A partir daquele momento, esta mãe desenvolveu uma relação “incrível” com o seu filho, passou a ter horas quase ininterruptas de afagos e conversas: “passava a mão na barriga, várias vezes… falava com o meu bebé”. Ficou ansiosa pela sua chegada…
Mas no dia do nascimento, por pouco as coisas não corriam como deviam, o susto tomou conta de sina maternidade. A culpa foi dos gritos, muitos gritos que se ouviam das outras mães temerosas:“a minha tensão arterial subiu, acabei tendo bebé à cesariana”, lembra-se.
E a criança veio ao mundo. Quando foi colocada nos seus braços: “sorri… muito.

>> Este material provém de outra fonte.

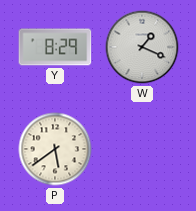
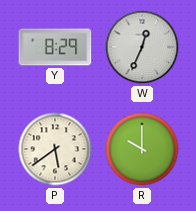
W: 1:19 -> 12:34
R: none -> 10:00
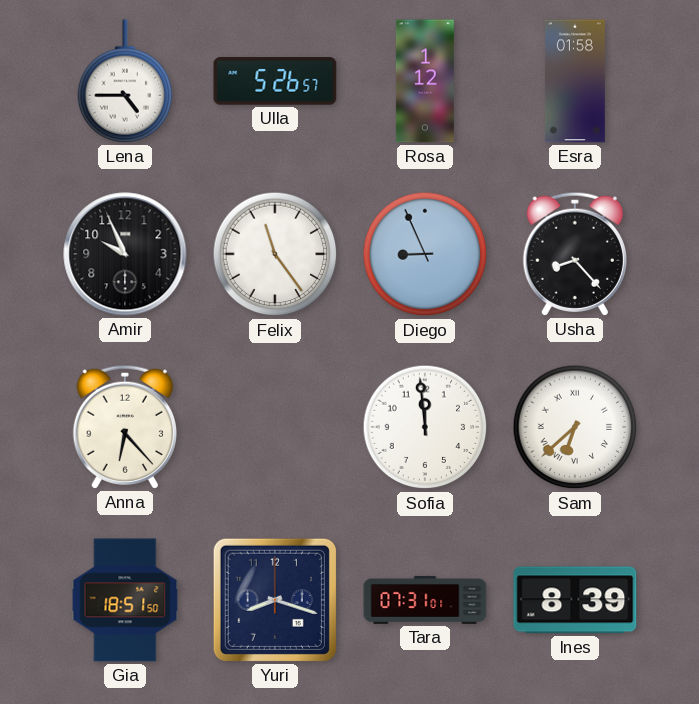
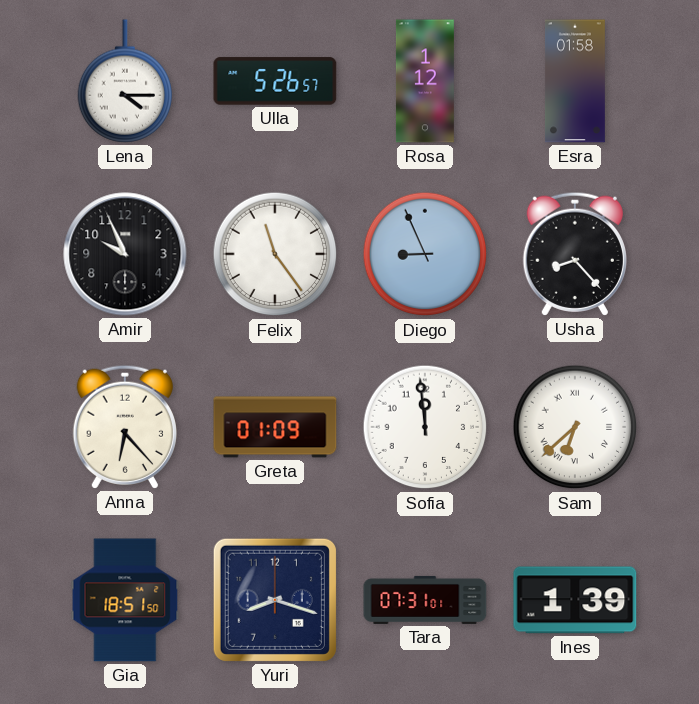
Lena: 4:45 -> 4:15
Greta: none -> 01:09
Ines: 8:39 -> 1:39
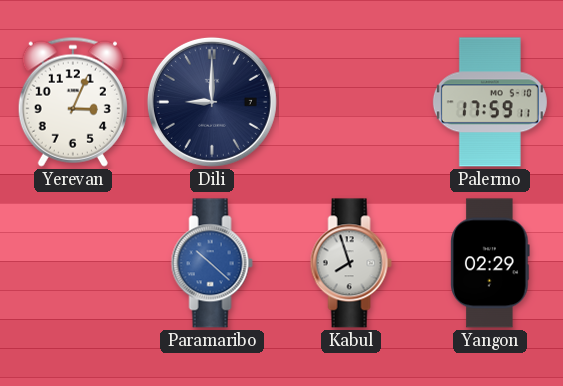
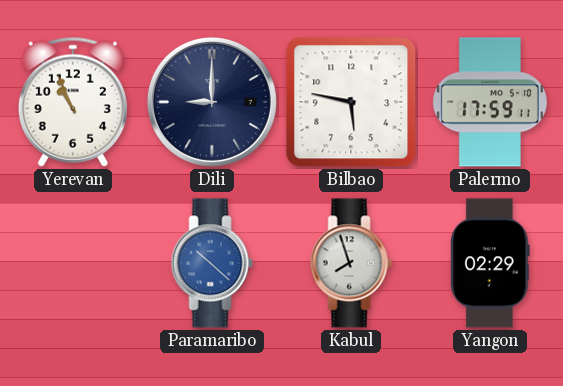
Yerevan: 3:04 -> 10:56
Bilbao: none -> 5:47
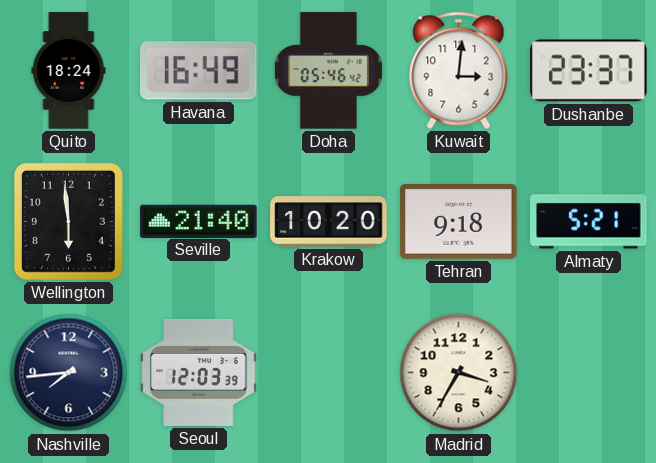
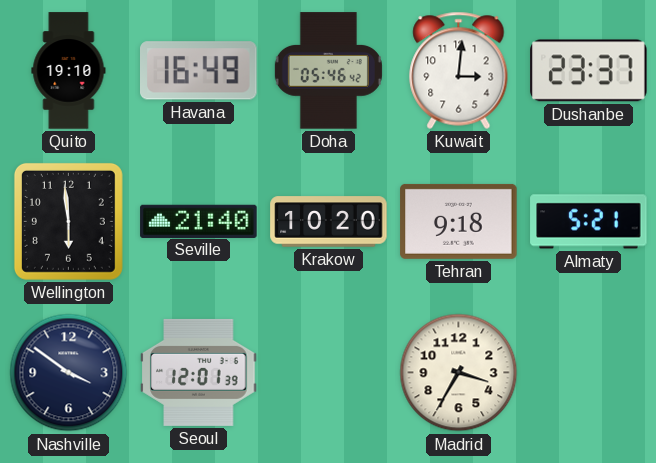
Quito: 18:24 -> 19:10
Nashville: 7:44 -> 3:51
Seoul: 12:03 -> 12:01
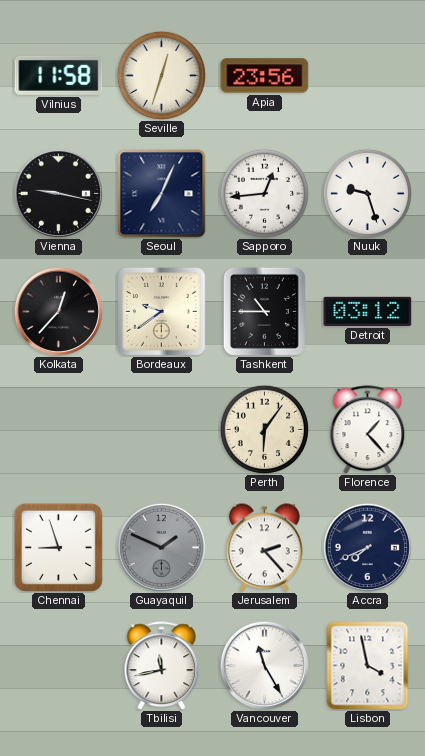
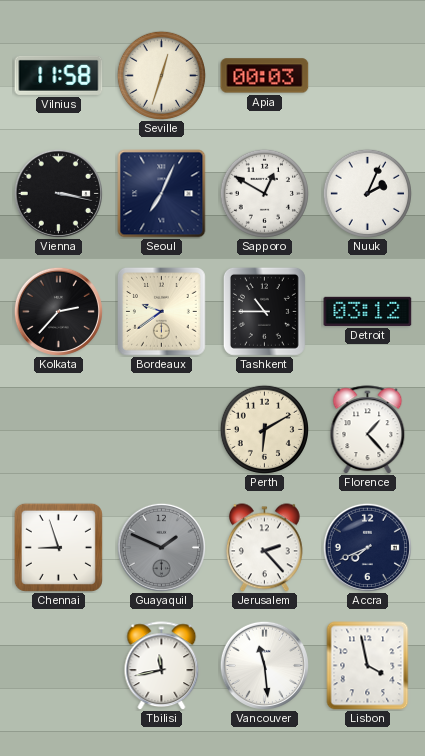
Apia: 23:56 -> 00:03
Vienna: 9:17 -> 3:17
Sapporo: 12:44 -> 12:50
Nuuk: 9:27 -> 2:04
Kolkata: 12:37 -> 2:37
Perth: 6:06 -> 6:10
Vancouver: 11:25 -> 11:29
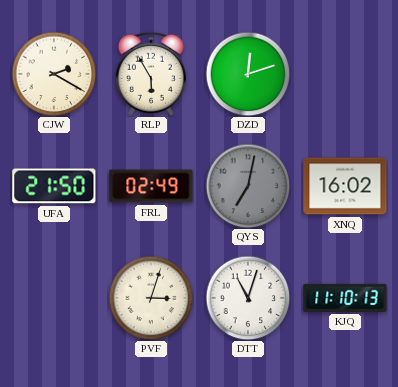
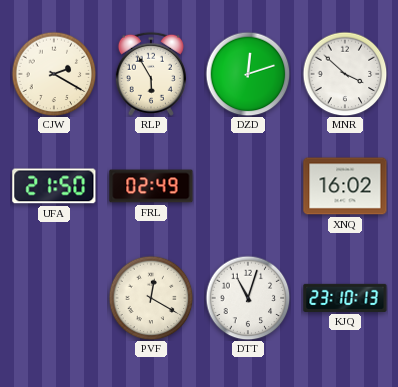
MNR: none -> 3:52
QYS: 7:02 -> none
PVF: 3:03 -> 12:20
KJQ: 11:10 -> 23:10
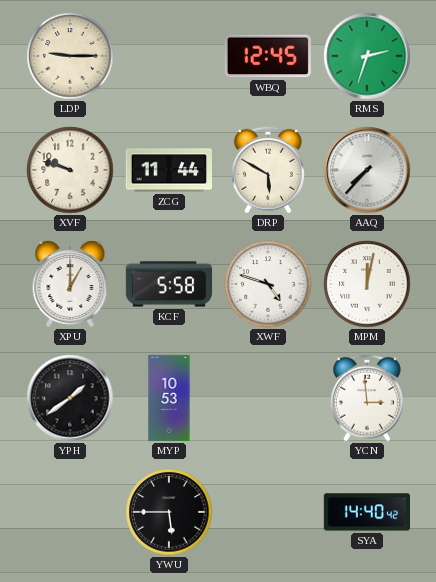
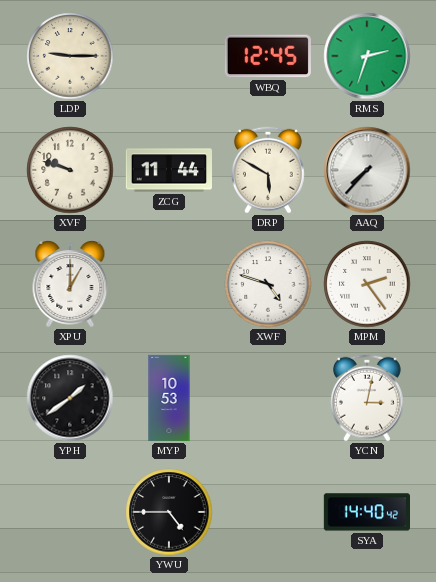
KCF: 5:58 -> none
MPM: 12:02 -> 2:24
YCN: 2:59 -> 3:02
YWU: 5:45 -> 4:45
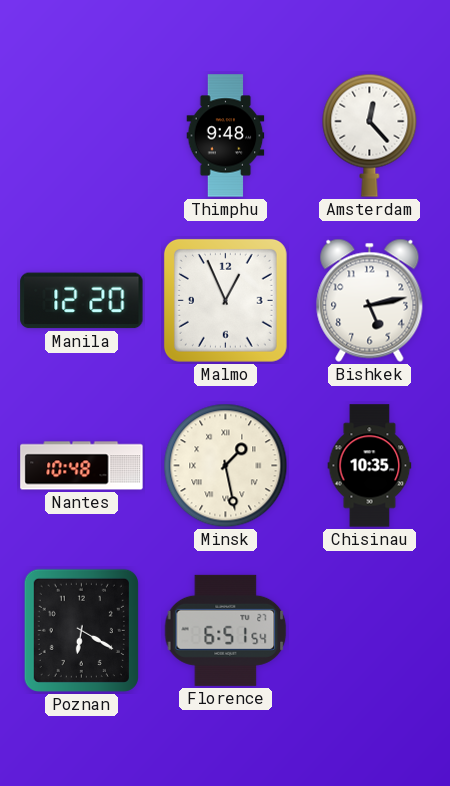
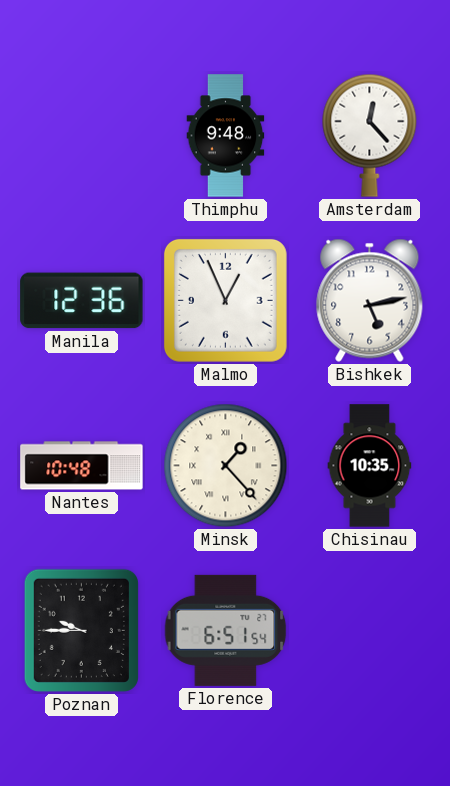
Manila: 12:20 -> 12:36
Minsk: 1:28 -> 1:23
Poznan: 6:20 -> 9:45
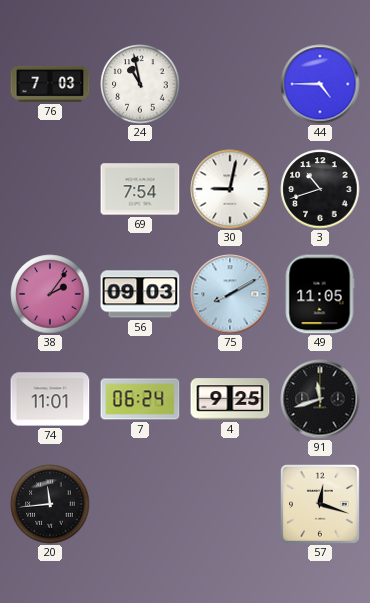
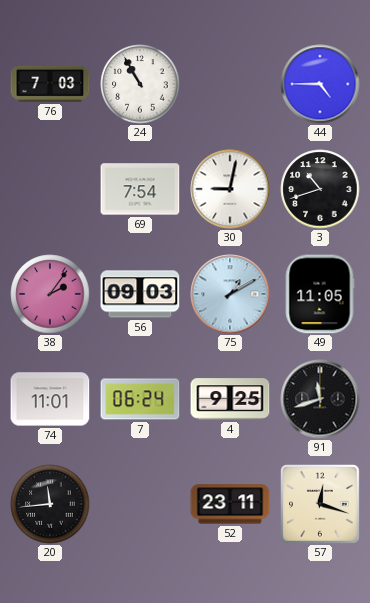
24: 10:58 -> 10:55
75: 8:10 -> 1:10
52: none -> 23:11
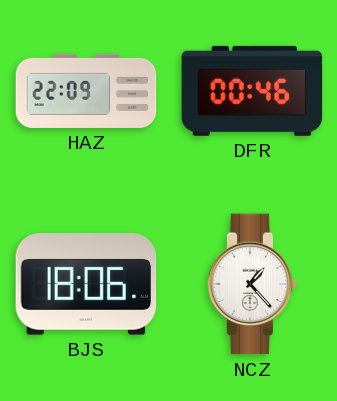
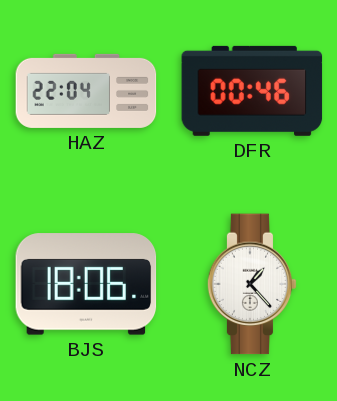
HAZ: 22:09 -> 22:04
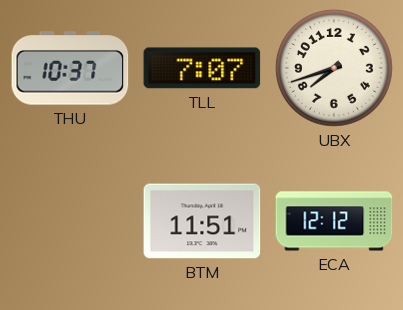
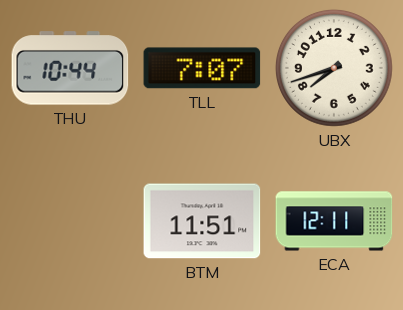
THU: 10:37 -> 10:44
ECA: 12:12 -> 12:11
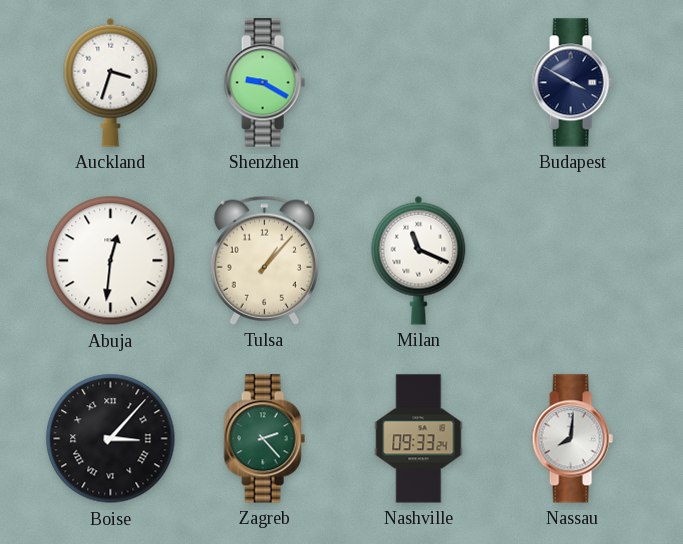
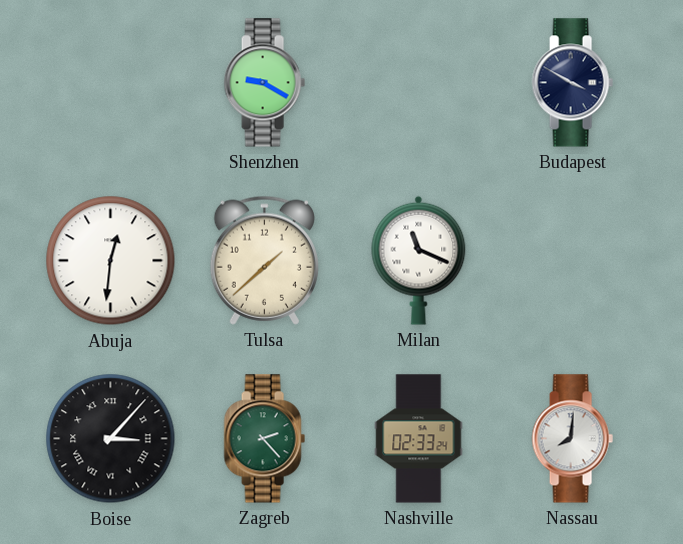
Auckland: 3:33 -> none
Tulsa: 1:07 -> 1:38
Nashville: 09:33 -> 02:33
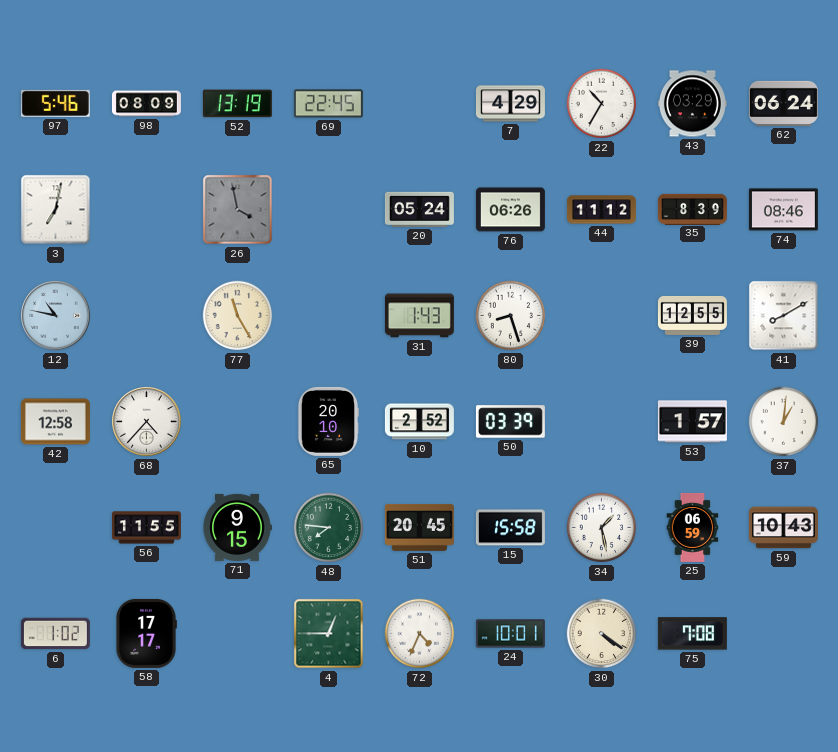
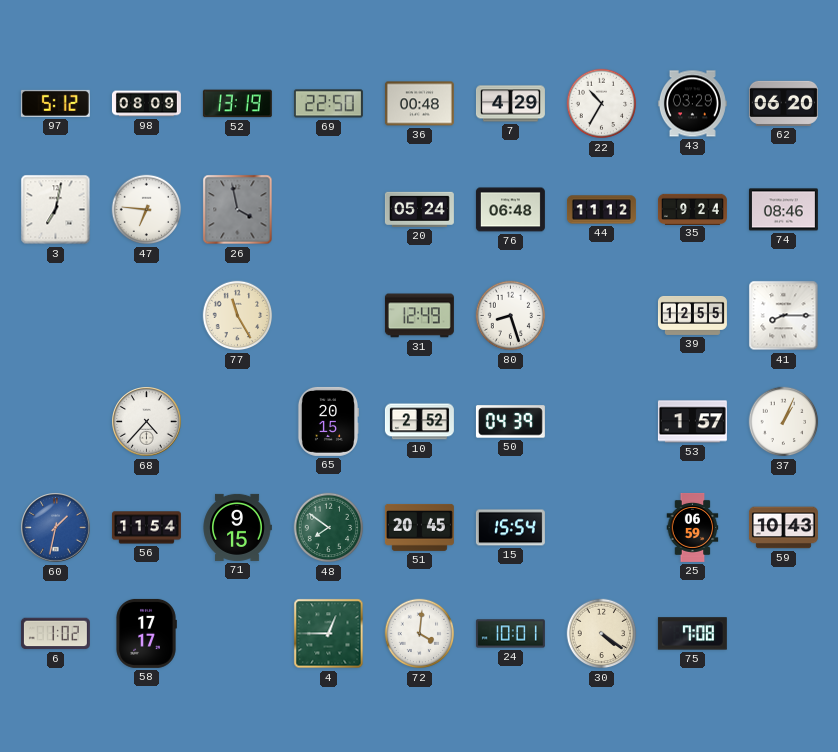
97: 5:46 -> 5:12
69: 22:45 -> 22:50
36: none -> 00:48
62: 06:24 -> 06:20
47: none -> 6:46
76: 06:26 -> 06:48
35: 8:39 -> 9:24
12: 10:47 -> none
31: 1:43 -> 12:49
41: 8:10 -> 8:15
42: 12:58 -> none
65: 20:10 -> 20:15
50: 03:39 -> 04:39
37: 1:01 -> 1:04
60: none -> 1:32
56: 11:55 -> 11:54
48: 7:46 -> 7:51
15: 15:58 -> 15:54
34: 1:28 -> none
72: 4:34 -> 4:01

Eu disse, “é meu filho”. A partir daquele momento, assumi que tinha que mudar de mentalidade, ser mais responsável. Ali nasceu um amor incondicional. É algo que não consigo explicar”, diz.
Para alcançar a excelência como progenitora, fazia de tudo: “o que me recomendavam e o que eu achava que seria bom para o meu filho”. Enquanto isso, o instinto maternal aguçava-se a cada minuto e o lado afectivo corria quão água de rio: “apalpava o seu rosto… o tacto ajuda-nos muito. Através deste sentido desenhei o seu formato, senti que era lindo…”.
Beleza e posse. Essa era a informação que a palma da mão transmitia para esta mãe. Dessa forma determinou e entendeu os traços do(s) seu(s) filho(s), de tal maneira que, “nem as brincadeiras de troca de bebés que faziam comigo colavam. Eu sentia quando não fosse meu; nos primeiros minutos desenvolvi esta faculdade”, garante.
ELES, TAMBÉM,
CUIDAM DE MIM
Apesar da cegueira, Ângela Macamo sempre tomou conta dos seus filhos com zelo e determinação. “Já sabia de quase tudo, somente aprendi algumas coisas”.
Com efeito, o crescimento foi tranquilo. À medida que o tempo passava, afirma, “fiquei ciente da existência do instinto”. Entretanto, as mudanças foram graduais, contudo acompanhadas detalhadamente por Ângela.
Trocas de posição ocorreram: “quando começaram a ficar grandinhos passaram, também, a cuidar de mim por causa do problema que tenho”.
As primeiras palavras do seu primeiro filho foram “papapá”; “papá”… (para sua decepção): “fiquei decepcionada, sim!”, diz aos risos, mas, em nenhum momento o seu papel e amor de mãe foram colocados em questão, essencialmente porque “não há melhor pessoa que a mãe para cuidar do seu filho”, afirma.
O nascimento dos filhos é, por conseguinte, eleito por Ângela Macamo como o dia mais feliz da sua vida: “Deus ofereceu-me duas criaturas que serão minhas para sempre, diferente de um marido que por alguma circunstância pode sair das nossas vidas”, remata.